Dimethyl silicone oil is known for its astonishing versatility due to its wide range of viscosities. Dimethyl silicone oil is useful for many commercial applications due to its range of viscosities. For the lowest range of viscosities (5 to 200 cSt), dimethyl silicone oils can be used to easily formulate spray systems, coat surfaces, and form solvent free emulsions. They are ideal when low coverage on intricate surfaces is desired or residues are to be avoided.

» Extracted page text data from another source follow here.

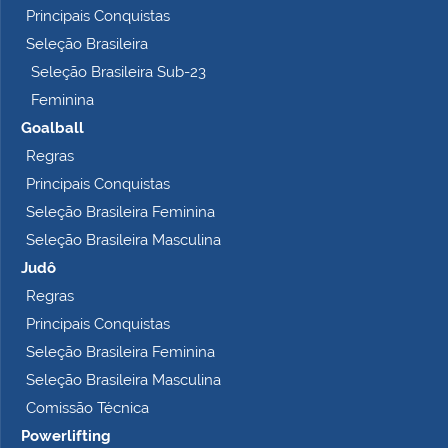
Principais Conquistas
Seleção Brasileira
Seleção Brasileira Sub-23
Feminina
Goalball
Regras
Principais Conquistas
Seleção Brasileira Feminina
Seleção Brasileira Masculina
Judô
Regras
Principais Conquistas
Seleção Brasileira Feminina
Seleção Brasileira Masculina
Comissão Técnica
Powerlifting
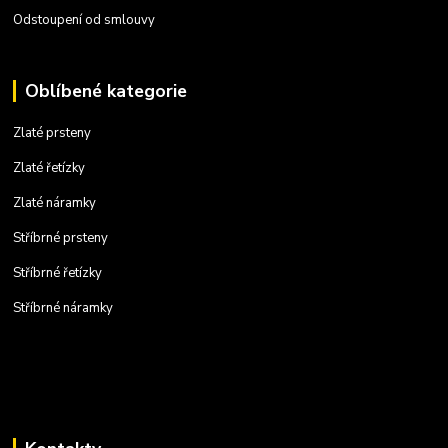
Odstoupení od smlouvy
Oblíbené kategorie
Zlaté prsteny
Zlaté řetízky
Zlaté náramky
Stříbrné prsteny
Stříbrné řetízky
Stříbrné náramky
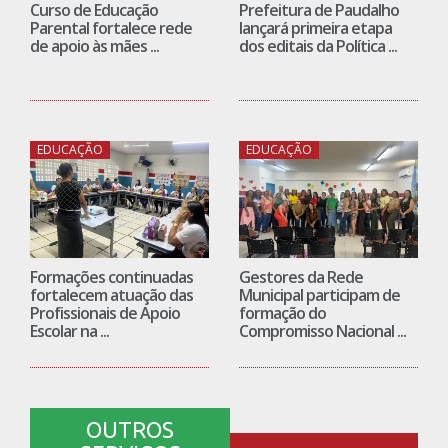
EDUCAÇÃO
EDUCAÇÃO
Formações continuadas
Gestores da Rede
fortalecem atuação das
Municipal participam de
Profissionais de Apoio
formação do
Escolar na ...
Compromisso Nacional ...
OUTROS
SERVIÇOS
GUIA DELIVERY
RESULTADO SELEÇÃO 2021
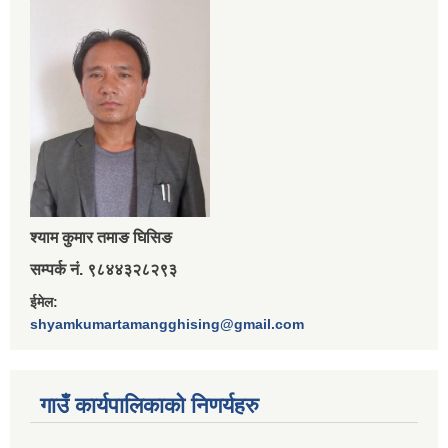
श्‍याम कुमार तमाङ घिसिङ
सम्पर्क नं. ९८४४३२८२९३
ईमेल:
shyamkumartamangghising@gmail.com
गाउँ कार्यपालिकाकाे निणर्यहरु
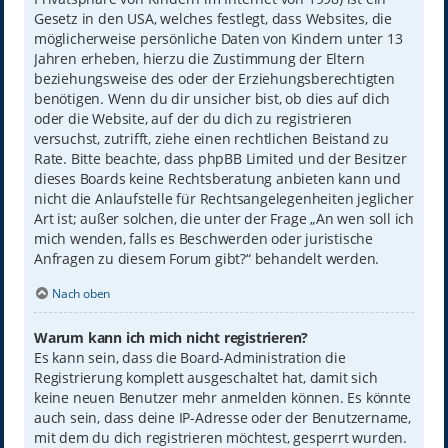
Gesetz in den USA, welches festlegt, dass Websites, die
möglicherweise persönliche Daten von Kindern unter 13
Jahren erheben, hierzu die Zustimmung der Eltern
beziehungsweise des oder der Erziehungsberechtigten
benötigen. Wenn du dir unsicher bist, ob dies auf dich
oder die Website, auf der du dich zu registrieren
versuchst, zutrifft, ziehe einen rechtlichen Beistand zu
Rate. Bitte beachte, dass phpBB Limited und der Besitzer
dieses Boards keine Rechtsberatung anbieten kann und
nicht die Anlaufstelle für Rechtsangelegenheiten jeglicher
Art ist; außer solchen, die unter der Frage „An wen soll ich
mich wenden, falls es Beschwerden oder juristische
Anfragen zu diesem Forum gibt?“ behandelt werden.
Nach oben
Warum kann ich mich nicht registrieren?
Es kann sein, dass die Board-Administration die
Registrierung komplett ausgeschaltet hat, damit sich
keine neuen Benutzer mehr anmelden können. Es könnte
auch sein, dass deine IP-Adresse oder der Benutzername,
mit dem du dich registrieren möchtest, gesperrt wurden.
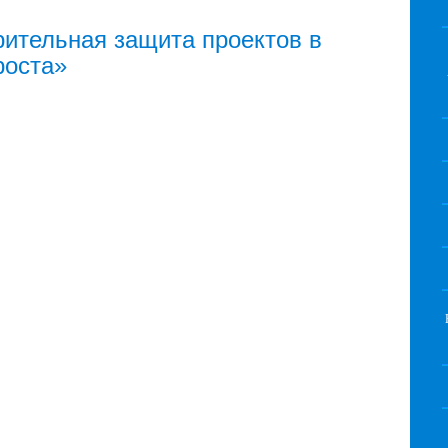
ительная защита проектов в
роста»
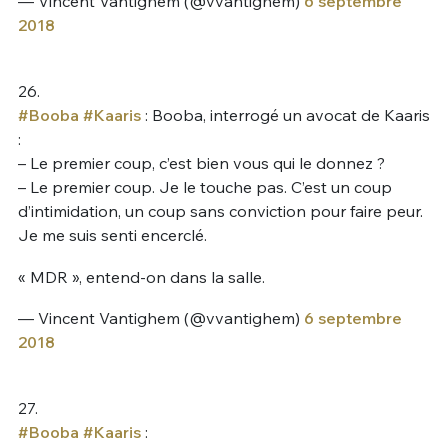
— Vincent Vantighem (@vvantighem)
6 septembre
2018
26.
#Booba
#Kaaris
: Booba, interrogé un avocat de Kaaris
:
– Le premier coup, c’est bien vous qui le donnez ?
– Le premier coup. Je le touche pas. C’est un coup
d’intimidation, un coup sans conviction pour faire peur.
Je me suis senti encerclé.
« MDR », entend-on dans la salle.
— Vincent Vantighem (@vvantighem)
6 septembre
2018
27.
#Booba
#Kaaris
:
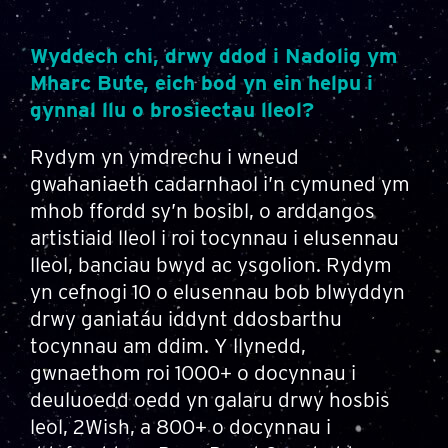
Wyddech chi, drwy ddod i Nadolig ym
Mharc Bute, eich bod yn ein helpu i
gynnal llu o brosiectau lleol?
Rydym yn ymdrechu i wneud
gwahaniaeth cadarnhaol i’n cymuned ym
mhob ffordd sy’n bosibl, o arddangos
artistiaid lleol i roi tocynnau i elusennau
lleol, banciau bwyd ac ysgolion. Rydym
yn cefnogi 10 o elusennau bob blwyddyn
drwy ganiatáu iddynt ddosbarthu
tocynnau am ddim. Y llynedd,
gwnaethom roi 1000+ o docynnau i
deuluoedd oedd yn galaru drwy hosbis
leol, 2Wish, a 800+ o docynnau i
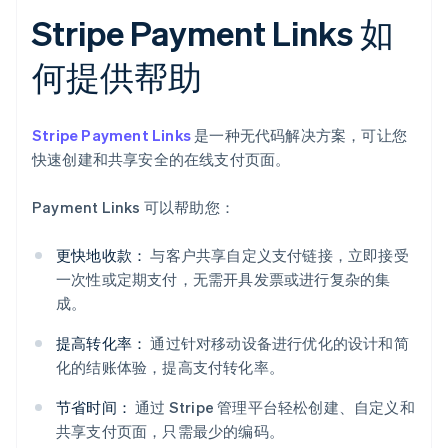
Stripe Payment Links 如
何提供帮助
Stripe Payment Links
是一种无代码解决方案，可让您
快速创建和共享安全的在线支付页面。
Payment Links 可以帮助您：
更快地收款：
与客户共享自定义支付链接，立即接受
一次性或定期支付，无需开具发票或进行复杂的集
成。
提高转化率：
通过针对移动设备进行优化的设计和简
化的结账体验，提高支付转化率。
节省时间：
通过 Stripe 管理平台轻松创建、自定义和
共享支付页面，只需最少的编码。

The middle range of viscosity (500 to 1500 cSt) is a range where a good balance is achieved to allow controlled spreading and where the liquid does not easily run off the surface. This range is used extensively in dip tank and roll coating applications where control is of utmost importance. For the highest viscosity range, 2000 to 10000 cSt, dimethyl silicone oils are less likely to run or drip to hidden places when needle dispensing on rubber or plastic assemblies. By being able to precisely control the viscosity of silicone oils, waste of materials is minimized and the release characteristics of products from molds is enhanced due to the lack of a lubricant pool to trap and collect dust and debris. However, selecting a viscosity grade is not as simple as just selecting a number.

Operators are required to understand the limitations of temperature as well as the stress given to the oil in each application, as elaborated in the majority of industrial fluid handling manuals.

Viscosity grades (5–10,000 cSt) matched to spray, dip, roll-coating, and direct dispensing

The lower viscosity versions are suitable for the pneumatic spraying of metal dies as they form the thin films that dry the quickest. A product with a moderate viscosity is required for dip coating in order to achieve the proper coverage of elastomers without excessive run-off. Mid-range materials are preferred for roll coating to prevent starvation, ribbing, and other similar issues. High viscosity formulations provide a high degree of precision for targeted application to thermoplastic inserts. With no undesirable bleeding to the edges, they provide optimal control of release. Most manufacturers find that this method is effective in maintaining consistent quality across different production runs.

Real-World Validation: Demonstrated Effectiveness in Rubber Curing and Plastics Molding

Production of EPDM gaskets: 37% decrease in demolding force using dimethyl silicone oil

During the production of EPDM gaskets, dimethyl silicone oil causes a 37% reduction in demolding force compared to conventional release agents. This is due to its low surface tension (about 21 mN/m or less) and the almost complete elimination of “stickies” (friction, drag, and adhesion) between the cured rubber and the mold. As a result, fragile gasket features are preserved and any microscopic ejection tears disappear. This can bring about a number of operational benefits, including shorter cycle times, less hand scraping, and a reduction in mold cleaning downtime. For high volume elastomer production lines, the accumulated benefits are substantial.

  FAQ

What is dimethyl silicone oil used for?

For mold release and lubrication. Its low surface tension and chemical inertness  to polymer chains make it virtually demolding complex shapes and no residues.

What is the behavior of dimethyl silicone oil at high temperatures?

Dimethyl silicone oil is able to provide lubrication for more than 200°C because ASTM D92 testing shows it does not volatilize up to 200°C.

What is the importance of viscosity tunability of Dimethyl Silicon Oil?

Tunable viscosity enables the dimethyl silicone oil to be effective in the several methods of application including spray, dip, roll-coating, and direct dispensing.

Is dimethyl silicone oil able to undergo oxidative stress?

Yes, the structure does not undergo significant changes when oxidized and reduces the viscosity changes to almost 80% when compared to mineral oils, thus improving the service life of the system in continuous lubrication.